This week is Teacher Appreciation week and my sixth year of teaching. When I went in for my interview, I walked up to the receptionist’s desk and she said, “Wait a second, I need to write you a late pass.” I looked at her confused and said, “Um, I’m here for an interview.” She said, “Oh my gosh! I thought you were a student…I’m sorry!!” I laugh every time I think about that. While I may or may not still look like a teenybopper from high school, it’s been six years since I’ve been a full-time teacher. Six years later (I’m still such a baby in this profession!) and I still love what I do. Why? Here are the reasons:
- I have the opportunity to impact students positively every day.
For eighty minutes each day, and sometimes even longer, I have the opportunity and what I consider to be a privilege, of pouring into a student’s life. I have a responsibility to teach them, yes, but I have an opportunity to do more than that. My class can be a bright spot in their day or even in their life. For some students, my class may be a safe haven. A place where they are accepted, encouraged, and challenged. These kids are basically entrusted into my care for that time.
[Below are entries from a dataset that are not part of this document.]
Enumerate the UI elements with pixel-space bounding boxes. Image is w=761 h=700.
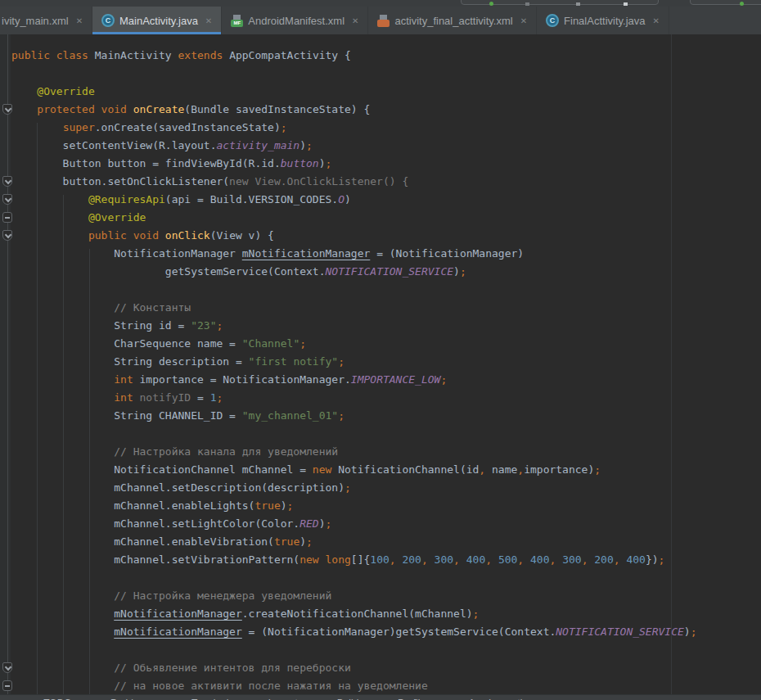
code-token: ; <box>299 337 306 350</box>
code-token: = <box>191 391 209 404</box>
code-token: ; <box>287 499 294 512</box>
fold-open-icon[interactable] <box>2 176 12 187</box>
code-token <box>11 211 88 224</box>
tab-MainActivity.java[interactable]: CMainActivity.java✕ <box>92 7 222 34</box>
code-token: ; <box>440 373 447 386</box>
code-token: ; <box>281 121 287 133</box>
tab-label: FinalActtivity.java <box>564 15 645 27</box>
code-token <box>428 553 435 566</box>
close-icon[interactable]: ✕ <box>205 16 212 25</box>
tab-activity_final_acttivity.xml[interactable]: activity_final_acttivity.xml✕ <box>368 7 537 34</box>
code-token: "first notify" <box>249 355 339 368</box>
code-line-12: NotificationManager mNotificationManager… <box>11 245 761 263</box>
code-token <box>524 553 530 566</box>
code-token: ; <box>460 265 466 278</box>
code-token: (View v) { <box>210 229 274 242</box>
fold-open-icon[interactable] <box>2 194 12 205</box>
java-class-icon: C <box>546 14 559 27</box>
code-token: ; <box>344 481 351 494</box>
code-token: NotificationChannel mChannel = <box>11 463 313 476</box>
code-line-6: setContentView(R.layout.activity_main); <box>11 137 761 155</box>
code-line-8: button.setOnClickListener(new View.OnCli… <box>11 173 761 191</box>
code-token: getSystemService(Context. <box>11 265 326 278</box>
code-token: new <box>313 463 331 476</box>
fold-open-icon[interactable] <box>2 230 12 241</box>
tab-label: activity_final_acttivity.xml <box>394 15 512 27</box>
code-line-4: protected void onCreate(Bundle savedInst… <box>11 101 761 119</box>
code-token: button <box>281 157 319 169</box>
tab-AndroidManifest.xml[interactable]: MFAndroidManifest.xml✕ <box>222 7 368 34</box>
tab-ivity_main.xml[interactable]: ivity_main.xml✕ <box>0 7 92 34</box>
code-line-31: // Настройка менеджера уведомлений <box>11 587 761 605</box>
code-token: String id = <box>11 319 191 332</box>
code-token <box>492 553 498 566</box>
fold-open-icon[interactable] <box>2 662 12 673</box>
code-token: , <box>517 463 524 476</box>
code-token: mNotificationManager <box>114 607 242 620</box>
tab-bar: ivity_main.xml✕CMainActivity.java✕MFAndr… <box>0 7 761 34</box>
code-token: mNotificationManager <box>242 247 371 260</box>
code-token: protected <box>37 103 94 115</box>
code-token <box>133 391 140 404</box>
code-token <box>11 373 114 386</box>
fold-open-icon[interactable] <box>2 104 12 115</box>
code-token: class <box>56 49 88 61</box>
code-line-16: String id = "23"; <box>11 317 761 335</box>
close-icon[interactable]: ✕ <box>352 16 358 25</box>
code-token: mChannel.enableLights( <box>11 499 254 512</box>
code-token: NOTIFICATION_SERVICE <box>326 265 454 278</box>
editor: public class MainActivity extends AppCom… <box>0 34 761 694</box>
manifest-icon: MF <box>231 15 243 27</box>
code-token: ; <box>216 319 223 332</box>
tool-window-bar: ≣TODO⊙Problems▣Terminal▤Logcat⚒Build◷Pro… <box>0 694 761 700</box>
code-token: int <box>114 391 133 404</box>
code-token: CharSequence name = <box>11 337 242 350</box>
code-line-19: int importance = NotificationManager.IMP… <box>11 371 761 389</box>
code-line-22 <box>11 425 761 443</box>
code-line-10: @Override <box>11 209 761 227</box>
fold-closed-icon[interactable] <box>2 680 12 691</box>
code-token: mChannel.setDescription(description) <box>11 481 344 494</box>
code-token: ) <box>684 625 691 638</box>
code-token: 500 <box>498 553 517 566</box>
code-token: onCreate <box>133 103 185 115</box>
code-token: ; <box>691 625 697 638</box>
code-token: (Bundle savedInstanceState) { <box>184 103 370 115</box>
close-icon[interactable]: ✕ <box>653 16 660 25</box>
code-token: name <box>485 463 517 476</box>
close-icon[interactable]: ✕ <box>76 16 83 25</box>
device-widget[interactable] <box>690 0 761 5</box>
code-line-20: int notifyID = 1; <box>11 389 761 407</box>
code-line-5: super.onCreate(savedInstanceState); <box>11 119 761 137</box>
code-line-2 <box>11 65 761 83</box>
code-token: String CHANNEL_ID = <box>11 409 242 422</box>
run-status-dot-icon <box>489 2 493 6</box>
code-token: ) <box>319 157 326 169</box>
code-token: // Константы <box>11 301 191 314</box>
tab-FinalActtivity.java[interactable]: CFinalActtivity.java✕ <box>537 7 669 34</box>
code-token: = (NotificationManager) <box>370 247 524 260</box>
code-token: , <box>517 553 524 566</box>
code-token <box>11 391 114 404</box>
file-band-shape <box>377 20 390 27</box>
code-line-14 <box>11 281 761 299</box>
code-token: @Override <box>88 211 146 224</box>
code-line-3: @Override <box>11 83 761 101</box>
code-token <box>127 229 133 242</box>
close-icon[interactable]: ✕ <box>520 16 527 25</box>
run-configuration-widget[interactable] <box>461 0 659 5</box>
code-token <box>11 607 114 620</box>
code-token: ) <box>299 139 306 151</box>
code-line-11: public void onClick(View v) { <box>11 227 761 245</box>
fold-closed-icon[interactable] <box>2 212 12 223</box>
toolbar-tick-icon <box>525 2 529 6</box>
java-class-icon: C <box>101 14 115 27</box>
gutter-separator <box>7 34 8 694</box>
code-token: ; <box>659 553 665 566</box>
code-token: 200 <box>594 553 613 566</box>
code-token: new <box>299 553 318 566</box>
code-area[interactable]: public class MainActivity extends AppCom… <box>11 34 761 695</box>
code-token: (api = Build.VERSION_CODES. <box>165 193 338 205</box>
code-token: ) <box>453 265 460 278</box>
code-token: int <box>114 373 133 386</box>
It’s an awesome opportunity.
2. When a student “gets it,” it’s the best feeling ever.
Picture this – you’re teaching something over and over again. You have gone over it what feels like a BILLION times. You might even feel ready to pull your hair out. You have demonstrated the concept in every way possible. Through the use of technology, in small groups, acting it out,
singing it to them, creating a choreographed dance number, …you get my drift. Still, nothing. BUT, you decide to try again. As you go over this concept once more, you see the lightbulb going over. The flash of recognition over that student’s face. The nod of the head. They finally got it! That’s worth something! That to me, is super satisfying and reminds me of why I became a teacher. To TEACH and to have a student understand.
3. I work with great people.
I love the people I work with. They make it really easy to get up every day and come to work. I never get up and say, “Oh man, don’t want to see those people again…” and that’s really important to me! I am with my colleagues for a good portion of the day and working with people I love makes it feel less like work. We are a family. Albeit, sometimes a semi dysfunctional and weird family, but still.
4. I love the subject I teach. Like…LOVE.
I teach Language Arts. I love teaching this subject because I believe so strongly in the power of being able to express yourself through writing. I believe in the importance of reading often and regularly.If you are a good reader and/or writer, you can be an awesome articulator or communicator. There is power in that! If you’re interested in learning more about the benefits of reading (yes, I’m totally making this a teachable moment, it’s the teacher in me #sorrynotsorry), click here and here.
5. The students I teach will be our future teachers, decision makers, and leaders.
They are literally the future. YES, I know we all know this. But do we really know it? I mean, think about that. Marinate on that thought. Soak it in. Now are you terrified just a little bit? Just a tad? Or are you excited and confident that they will build for us a better tomorrow? I want to teach these guys and teach them well. I want them to learn Language Arts, absolutely, but I also want them to be contributing members to society.
6. It means everything to me when I know I made a difference in a student’s life.
Sometimes teachers have the opportunity to receive positive feedback or to hear words of encouragement from a student. When it happens, it is AWESOME. It doesn’t even have to be super deep or philosophical. The simple statements mean just as much to me – “You’re really helpful. You helped me understand this topic and it was really difficult at first” or “I really like this class. Can we stay here all day?” Those statements make my day! Because I know that I’m not some superstar master teacher person. BY FAR. I can be naggy, annoying, ridiculously corny, and impatient. Because I am a human. I think that’s why it matters even more to me when a student says something kind. To know that I made a small ripple in the ocean of their life means something to me.
7. Because I am doing what I am called to do.
You’ve heard the saying, “Choose a job you love, and you will never have to work a day in your life.” Here’s something else, “Pursue what you’ve been called to do, and you will feel fulfillment.” That’s how I feel when it comes to teaching.
Are there parts that I sometimes don’t like? NO, NEVER. Just kidding. Of course. In a world that sometimes likes to throw teachers under the best or undermine what we do or the importance of what we do, it can be challenging. But I remind myself WHY I became a teacher. Not for the paperwork, the test scores, or anything of the sort. Not for all of the acronym types of assignments and tasks. Not for a paycheck or summers off. For the student. At the end of the day, that’s what it always comes down to. Happy Teacher’s Appreciation Week!